By Ray Birch
NEW YORK—With first mortgage volume slowing, one company suggests expanding home equity lending above 80% LTV to keep the pipeline full—recommending a way to do that safely.
Rick Hughes, SVP at NFP, an insurance broker that offers coverage for home equity lines of credit, closed end equity loans, purchase money second loans and home improvement loans, addressed how more credit unions are increasing LTV on home equity loans but insuring the additional amount.
Interest rates remain high and over 60% of homeowners have a rate of 4% or less. You’ve got to do something to try to make up that first mortgage volume that you're losing,” he said. “This is an opportunity to do that because you can expand beyond 80% CLTV. There’s $6 trillion in equity above 80% in the home equity market now. That’s substantial. And the next two years look very good for this market.”

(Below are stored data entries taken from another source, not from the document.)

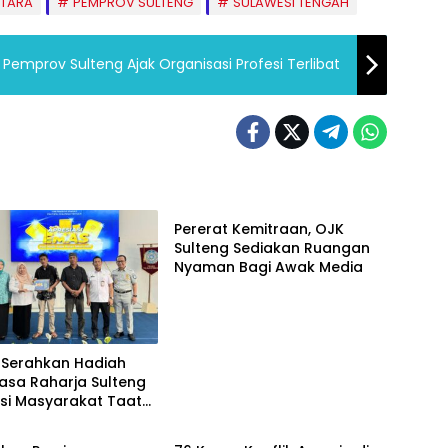
TARA
PEMPROV SULTENG
SULAWESI TENGAH
Pemprov Sulteng Ajak Organisasi Profesi Terlibat
Palu
Pererat Kemitraan, OJK
Sulteng Sediakan Ruangan
Nyaman Bagi Awak Media
Serahkan Hadiah
asa Raharja Sulteng
si Masyarakat Taat
Headline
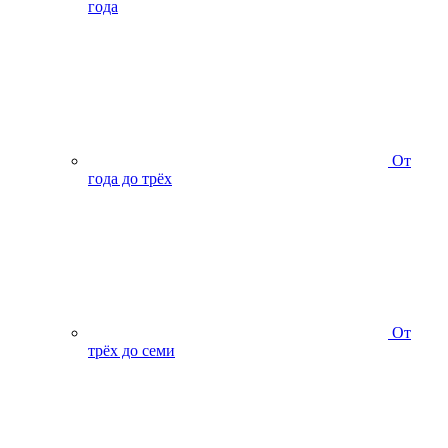
года
От
года до трёх
От
трёх до семи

NFP offers the Equity Protection Program that creates more loan opportunities for credit unions by increasing CLTV parameters and guidelines, expanding loan options for borrowers.
“We're going to book well over a billion dollars of this business this year,” Hughes said. “So, there's customers out there looking for something greater than 80%, and if you're not able to provide it they're going to find somebody that will.”
CUs Cutting Back
Hughes told CUToday.info a number of credit unions have been cutting back on home equity lending.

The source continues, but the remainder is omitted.